Background and Significance

Although pain management is a significant part of nursing care, many experts contend that formal nursing education fails to prepare nurses adequately to care for patients in pain (Clarke et al., 1996; Ferrell, McGuire, & Donovan, 1993). For example, 86% of nurses sampled said their basic nursing education did not prepare them to take care of patients with pain and 88% stated they needed increased know]edge and skills in the area of pain management (Fothergill-Bourbonnais & Wilson-Barnett, 1992). Educational deficits cited information regarding the fundamentals of pain pathophysiology and pharmacology (Dalton, 1989; Faries et al., 1991; Ferrell et al., 1993; Fothergill-Bourbonnais & Wilson-Barnett, 1992; Fox, 1982), proper analgesic dosing, dealing with issues such as preventing depression and other interventional consequences, and patients’ and providers’ fear of promoting addiction (Browne, 1996; Closs, 1996; Dalton et al., 1996; Hamilton & Edgar, 1992; Tanabe, 1995).

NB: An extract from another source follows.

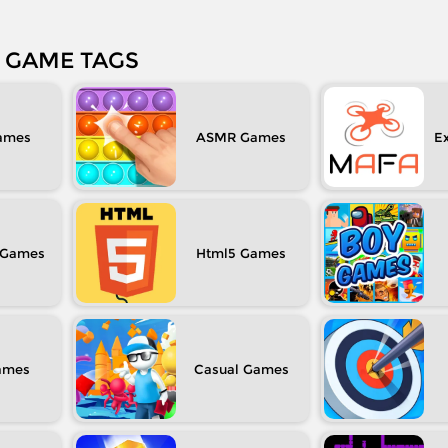
GAME TAGS
ASMR
Ex
Html5
Casual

Pain assessment is the foundation for intervention and the key to effective pain management; however, it can be inadequate (Nash, Edwards, & Nebauer, 1993; Paice, Mahon, & Faut-Callahan, 1995). Numerous investigations have shown that patient self-report is the most reliable indicator of pain (Camp-Sorrell & O’Sullivan, 1991; Faries et al., 1991; Novy & Jagmin, 1997; Paice, Mahon, & Faut-Callahan, 1991; Tanabe, 1995). Given the subjective nature of pain, patient self-report is the optimal way to assess a patient’s need for pain medication. Unfortunately, many nurses do not use patient self-report of pain as an indicator of pain (Calvillo & Flaskerud, 1993; Camp-Sorrell & O’Sullivan, 1991). Further, pain assessment is inadequate. During a medical record audit, Fox (1982) found severe deficiencies in adequate pain assessment and lack of documentation of the effectiveness of analgesic interventions. It is unclear whether this is a matter simply of poor documentation, or whether the information was not collected (Camp & O’Sullivan, 1987). In this study, less than 50% of the information given to the investigators immediately following nurse assessment was found in the nursing documentation of the pain assessment.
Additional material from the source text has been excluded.